◆ **Description of the task**
In the listing below, locate the line with "Chattisgarh News" and the line with "Our Consulting Services", then output both and everything between them exactly, minus any pictures.

◆ **Input**
————
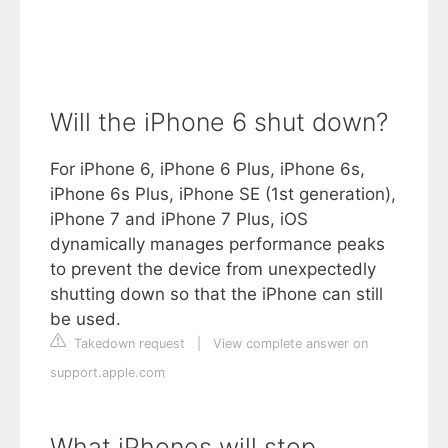
Will the iPhone 6 shut down?
For iPhone 6, iPhone 6 Plus, iPhone 6s,
iPhone 6s Plus, iPhone SE (1st generation),
iPhone 7 and iPhone 7 Plus, iOS
dynamically manages performance peaks
to prevent the device from unexpectedly
shutting down so that the iPhone can still
be used.
Takedown request
|
View complete answer on
support.apple.com
What iPhones will stop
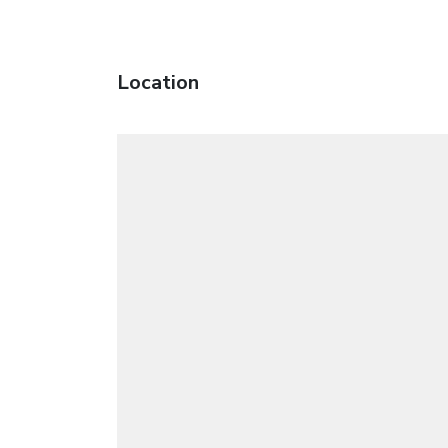
Location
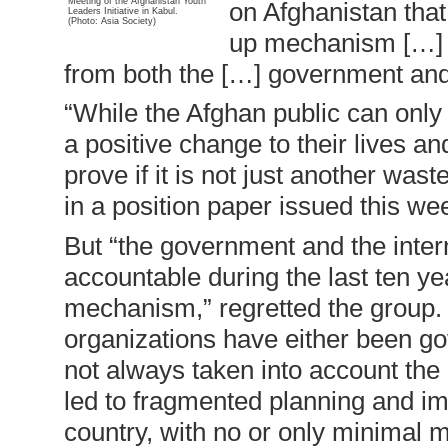
Meeting of the Afghanistan Youth
on Afghanistan that
Leaders Initiative in Kabul.
(Photo: Asia Society)
up mechanism […] t
from both the […] government and 
“While the Afghan public can only
a positive change to their lives and
prove if it is not just another wast
in a position paper issued this we
But “the government and the inter
accountable during the last ten y
mechanism,” regretted the group.
organizations have either been g
not always taken into account the 
led to fragmented planning and im
country, with no or only minimal m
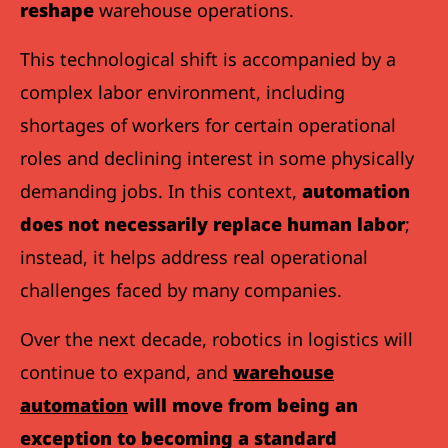
reshape
warehouse operations.
This technological shift is accompanied by a
complex labor environment, including
shortages of workers for certain operational
roles and declining interest in some physically
demanding jobs. In this context,
automation
does not necessarily replace human labor
;
instead, it helps address real operational
challenges faced by many companies.
Over the next decade, robotics in logistics will
continue to expand, and
warehouse
automation
will move from being an
exception to becoming a standard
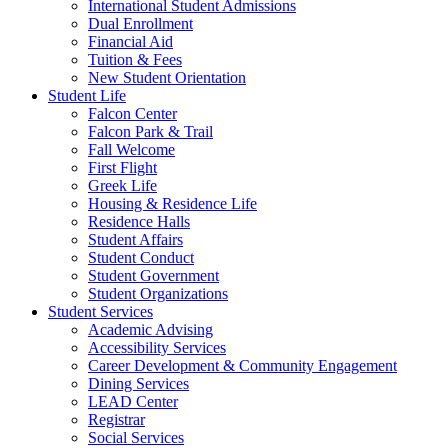
International Student Admissions
Dual Enrollment
Financial Aid
Tuition & Fees
New Student Orientation
Student Life
Falcon Center
Falcon Park & Trail
Fall Welcome
First Flight
Greek Life
Housing & Residence Life
Residence Halls
Student Affairs
Student Conduct
Student Government
Student Organizations
Student Services
Academic Advising
Accessibility Services
Career Development & Community Engagement
Dining Services
LEAD Center
Registrar
Social Services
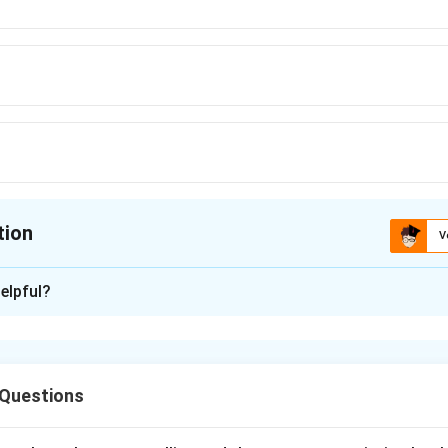
tion
V
ion is
C
elpful?
xplanation
rb meaning.
"Hanged" is used only in the sense of execution by
Proper usage.
For objects like pictures, the correct past tense 
 Questions
entence should be: "A picture of one of the progenitors of the 
the wall."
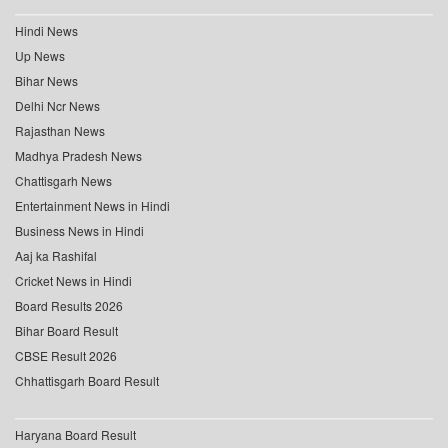
Hindi News
Up News
Bihar News
Delhi Ncr News
Rajasthan News
Madhya Pradesh News
Chattisgarh News
Entertainment News in Hindi
Business News in Hindi
Aaj ka Rashifal
Cricket News in Hindi
Board Results 2026
Bihar Board Result
CBSE Result 2026
Chhattisgarh Board Result
Haryana Board Result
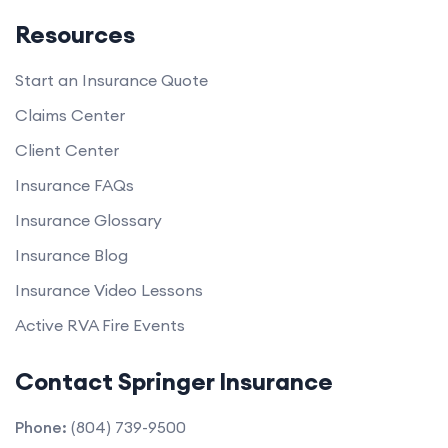
Resources
Start an Insurance Quote
Claims Center
Client Center
Insurance FAQs
Insurance Glossary
Insurance Blog
Insurance Video Lessons
Active RVA Fire Events
Contact Springer Insurance
Phone:
(804) 739-9500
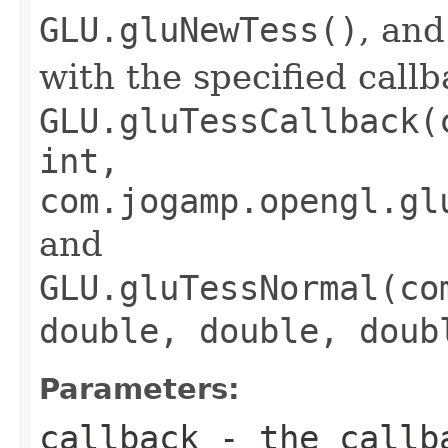
GLU.gluNewTess()
, and
with the specified call
GLU.gluTessCallback(
int,
com.jogamp.opengl.gl
and
GLU.gluTessNormal(co
double, double, doub
Parameters:
callback
- the callba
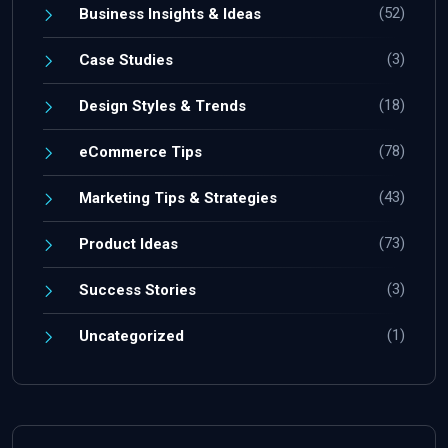
(52)
Business Insights & Ideas
(3)
Case Studies
(18)
Design Styles & Trends
(78)
eCommerce Tips
(43)
Marketing Tips & Strategies
(73)
Product Ideas
(3)
Success Stories
(1)
Uncategorized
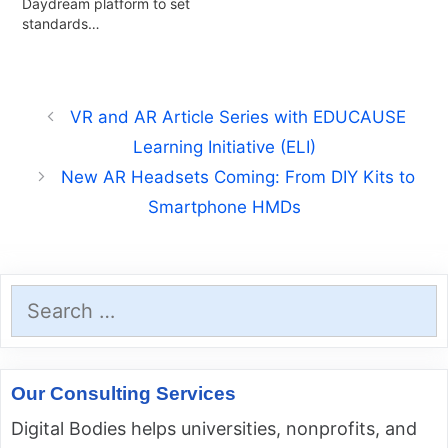
Daydream platform to set
standards…
VR and AR Article Series with EDUCAUSE
Learning Initiative (ELI)
New AR Headsets Coming: From DIY Kits to
Smartphone HMDs
Search
for:
Our Consulting Services
Digital Bodies helps universities, nonprofits, and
————
◆ **Output for this exercise**
Chattisgarh News
Entertainment News in Hindi
Business News in Hindi
Aaj ka Rashifal
Cricket News in Hindi
Board Results 2026
Bihar Board Result
CBSE Result 2026
Chhattisgarh Board Result
Haryana Board Result
Resources
Start an Insurance Quote
Claims Center
Client Center
Insurance FAQs
Insurance Glossary
Insurance Blog
Insurance Video Lessons
Active RVA Fire Events
Contact Springer Insurance
Phone:
(804) 739-9500
GLU.gluNewTess()
, and
with the specified call
GLU.gluTessCallback(
int,
com.jogamp.opengl.gl
and
GLU.gluTessNormal(co
double, double, doub
Parameters:
callback
- the callba
(52)
Business Insights & Ideas
(3)
Case Studies
(18)
Design Styles & Trends
(78)
eCommerce Tips
(43)
Marketing Tips & Strategies
(73)
Product Ideas
(3)
Success Stories
(1)
Uncategorized
Daydream platform to set
standards…
VR and AR Article Series with EDUCAUSE
Learning Initiative (ELI)
New AR Headsets Coming: From DIY Kits to
Smartphone HMDs
Search
for:
Our Consulting Services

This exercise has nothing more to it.